Sdraiato qui posso vedere le cose da una prospettiva diversa.
Oggigiorno sono tutti troppo di fretta per potersi fermare come me ora a stendersi sull’erba e ammirare il cielo. Beh, il motivo per cui io ora ho tutto questo tempo da perdere è dovuto semplicemente al fatto che (nuovamente) sono stato licenziato, ma non importa, anzi, tanto meglio. La divisa da bidello che dovevo indossare era troppo stretta, non avrei comunque retto più di una settimana.
Forse, o meglio, probabilmente, il motivo per cui sono così irritato è che la causa del mio licenziamento altri non può essere che quello stronzo di Izaya con quel suo dannatissimo sorrisino bastardo che urta i miei nervi più di qualsiasi altra cosa al mondo. E sì che il mondo è pieno di altre cose snervanti. Come ad esempio, i gatti, quelli neri. Non che io creda a stupide superstizioni come quella secondo cui attraversare una strada dopo che ti è passato davanti, appunto, un gatto nero, porti sfortuna. E’ roba da scemi quella. No, è semplicemente perché quegli stupidi animali, più di tutti gli altri, mi ricordano in un modo dannatamente irritante la piccola, minuscola, microscopica pulce, causa al novantanove per cento delle mie scazzottate giornaliere. Beh, ecco. Alla fine Izaya c’entra sempre.
Non so esattamente quale debba essere il succo del mio discorso, anzi, non sono nemmeno sicuro che ne abbia uno, ma, davvero, cosa deve importarne a me?
E’ inutile che io tenti di dare una ragione ai miei pensieri. Tanto loro passano, veloci, quasi istantanei, per poi morire lasciando al nulla il loro significato, scomparendo e non lasciando spesso alcun ricordo del loro passaggio.
Che cosa stupida ed inutile. Non mi riferisco ai pensieri in generale, quanto ai miei. So per certo che ci sono grandi scrittori che con le loro semplici idee hanno dato vita a vere e proprie opere partendo da un singolo pensiero passato di lì per caso, mai morto, mai dimenticato, trascritto su carta e diventato parte di questa stupida realtà. Ma io, con i miei ragionamenti, anche questi stessi, cosa mai potrò farci?

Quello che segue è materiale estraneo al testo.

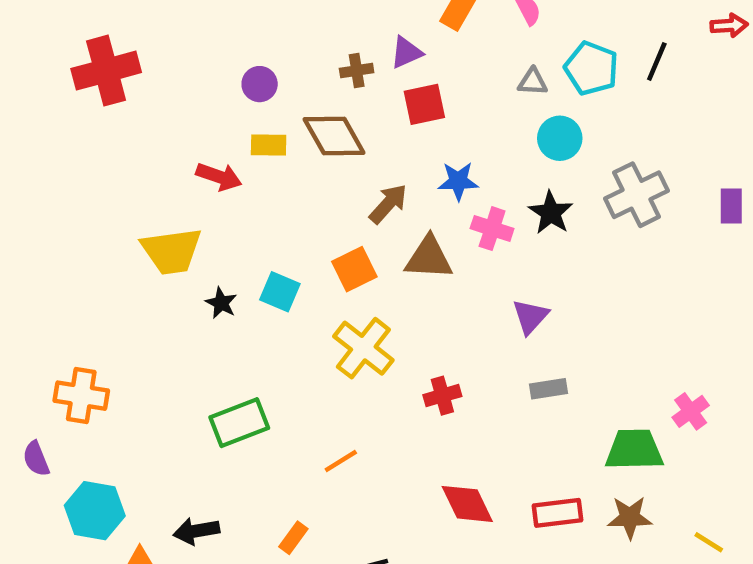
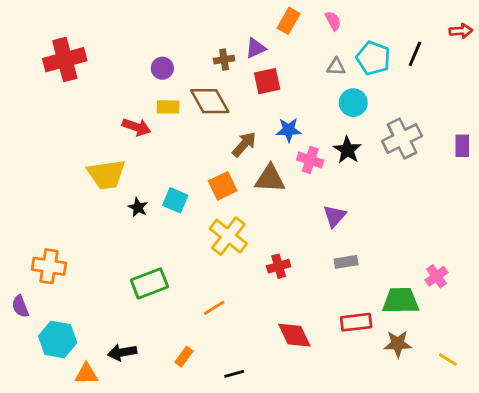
red rectangle: (557, 513) -> (356, 322), moved

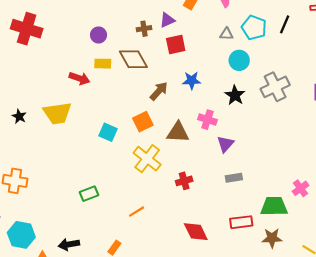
red cross: (65, 60) -> (27, 29), turned 32
pink cross: (310, 160) -> (207, 120), moved
brown triangle: (270, 179) -> (178, 132), moved
black star: (138, 207) -> (19, 116), moved
green rectangle: (149, 283) -> (89, 194), size x0.7

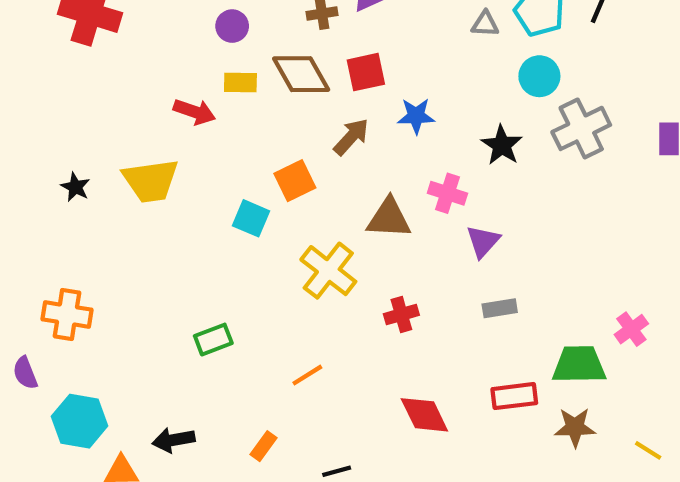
red square: (176, 44) -> (366, 72), moved
cyan circle: (239, 60) -> (539, 76), moved
orange square: (143, 122) -> (295, 181), moved

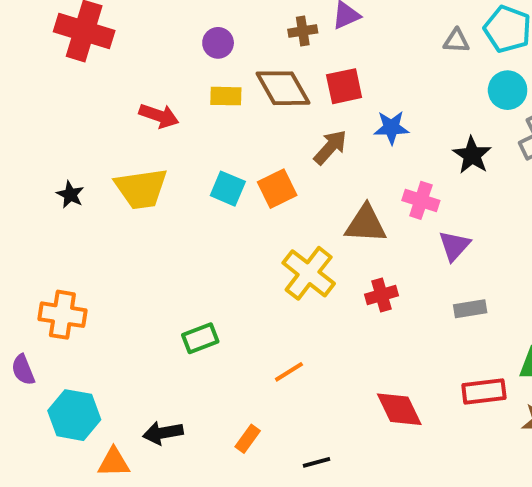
red arrow: (195, 112) -> (159, 116), moved
cyan square: (251, 218) -> (228, 189), moved
red cross: (401, 314) -> (381, 295), moved

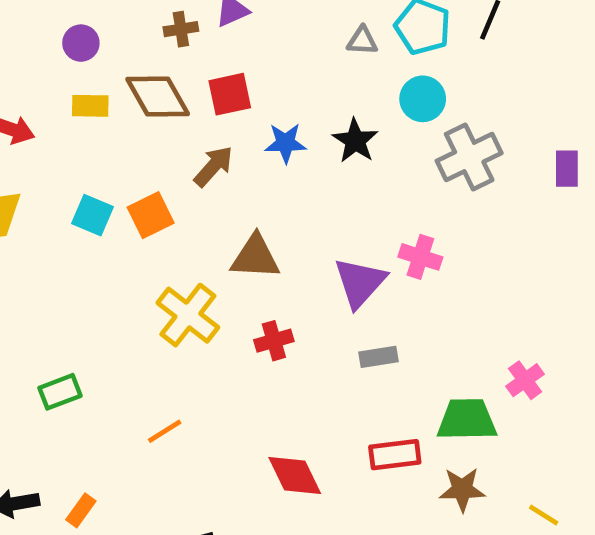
black star: (472, 155) -> (355, 141), moved
pink cross: (421, 200) -> (420, 257), moved
purple triangle: (454, 246) -> (360, 283), size x1.4
orange rectangle: (248, 439) -> (81, 510), moved

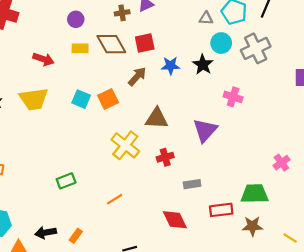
cyan circle: (423, 99) -> (221, 43), moved
gray cross: (469, 157) -> (256, 48), moved
pink cross: (420, 257) -> (233, 97), moved
gray rectangle: (379, 357) -> (192, 184), moved
pink cross: (525, 380) -> (281, 163), moved

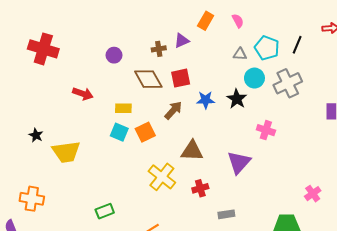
yellow rectangle: (80, 48) -> (123, 108), moved
yellow trapezoid: (34, 99) -> (66, 152), moved

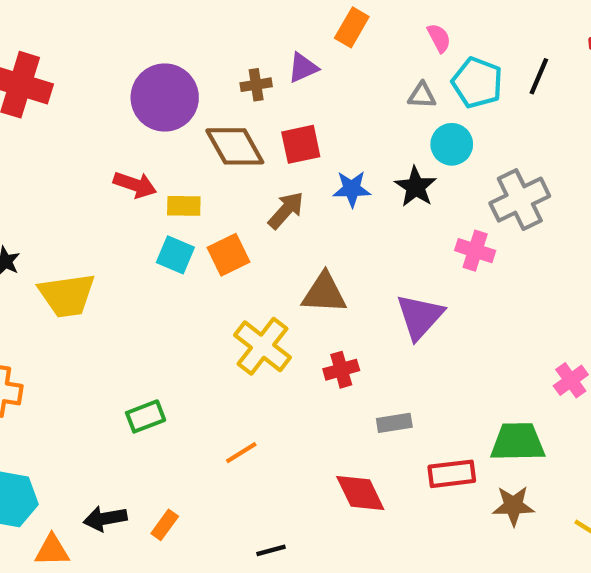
pink semicircle: (238, 21) -> (439, 38), moved
purple circle: (114, 55) -> (165, 98), size x2.0
gray cross: (288, 83) -> (520, 200), moved
red arrow: (83, 94) -> (135, 185), moved

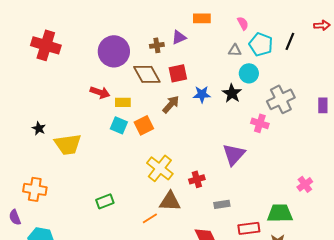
orange rectangle: (352, 27) -> (202, 18), turned 60
brown triangle: (324, 293) -> (170, 201), moved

Ecco perché non ho alcuna intenzione di seguire un filo logico nei miei discorsi, non in questo momento almeno: la gente ha davvero bisogno di darsi una calmata. Capisco che ognuno possa avere i suoi impegni, ma, sempre? Ci fosse una volta in cui ho visto qualcuno che non fosse di corsa, con lo sguardo basso e l’espressione da ‘parlami e ti uccido’… Ah sì, Izaya. Certo, non dovrei essere proprio io a parlare di questo, a criticare in tal modo la società, mi rendo perfettamente conto di non essere un cittadino modello da seguire e, soprattutto, imitare. La mia vita è fatta di violenza, per quanto io stesso la odi, e anzi, vi dirò che, con ogni probabilità, io ne sono l’essenza stessa.
Io rappresento la violenza, e viceversa, la violenza rappresenta me.

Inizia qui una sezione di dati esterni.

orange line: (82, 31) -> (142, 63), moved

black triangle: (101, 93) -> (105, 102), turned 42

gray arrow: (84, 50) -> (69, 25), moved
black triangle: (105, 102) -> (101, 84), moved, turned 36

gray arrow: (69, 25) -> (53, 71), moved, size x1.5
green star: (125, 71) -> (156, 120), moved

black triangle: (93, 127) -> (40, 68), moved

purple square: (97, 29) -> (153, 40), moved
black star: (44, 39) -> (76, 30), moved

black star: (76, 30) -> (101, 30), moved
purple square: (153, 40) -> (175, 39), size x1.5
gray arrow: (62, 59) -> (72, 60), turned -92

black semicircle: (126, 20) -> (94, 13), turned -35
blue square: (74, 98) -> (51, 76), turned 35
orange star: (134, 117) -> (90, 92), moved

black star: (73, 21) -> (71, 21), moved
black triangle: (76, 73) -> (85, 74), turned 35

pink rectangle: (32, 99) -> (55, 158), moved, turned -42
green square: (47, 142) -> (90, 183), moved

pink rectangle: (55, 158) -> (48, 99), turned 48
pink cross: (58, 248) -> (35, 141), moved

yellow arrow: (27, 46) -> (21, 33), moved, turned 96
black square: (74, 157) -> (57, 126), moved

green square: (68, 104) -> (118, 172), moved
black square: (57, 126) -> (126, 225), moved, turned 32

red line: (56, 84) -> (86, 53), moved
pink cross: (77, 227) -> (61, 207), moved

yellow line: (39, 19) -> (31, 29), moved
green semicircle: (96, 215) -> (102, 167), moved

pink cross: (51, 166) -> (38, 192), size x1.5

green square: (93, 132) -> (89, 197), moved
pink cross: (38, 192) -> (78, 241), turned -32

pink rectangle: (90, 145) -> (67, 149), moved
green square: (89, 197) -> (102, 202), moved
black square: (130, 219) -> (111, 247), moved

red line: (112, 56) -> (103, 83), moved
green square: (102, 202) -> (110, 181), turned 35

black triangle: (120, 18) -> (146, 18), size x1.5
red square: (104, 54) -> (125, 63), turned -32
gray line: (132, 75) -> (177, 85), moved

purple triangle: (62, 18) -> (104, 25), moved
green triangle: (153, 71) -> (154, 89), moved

E’ una cosa triste: mia madre da piccolo mi diceva, con il sorriso sulle labbra ‘Shizuo, sono sicura che da grande diventerai un meraviglioso supereroe che protegge la città dai cattivoni!’ e io, stupidamente, ci credevo, mettendomi a correre per la casa con un mantello rosso sulle spalle, passando interi pomeriggi a pensare a quale fantastico soprannome avrei potuto avere una volta diventato il difensore ufficiale di Ikebukuro, riconosciuto da tutto il Giappone, anzi, da tutto il mondo! Inutile dire che, allora, i miei idoli erano i tipici stereotipi di eroi quali Batman, Superman, Spiderman e, perché no?, la bella e sexy Wonder-woman, e speravo di poter trovare un nome altrettanto figo che potesse diventare celebre in pochissimo tempo…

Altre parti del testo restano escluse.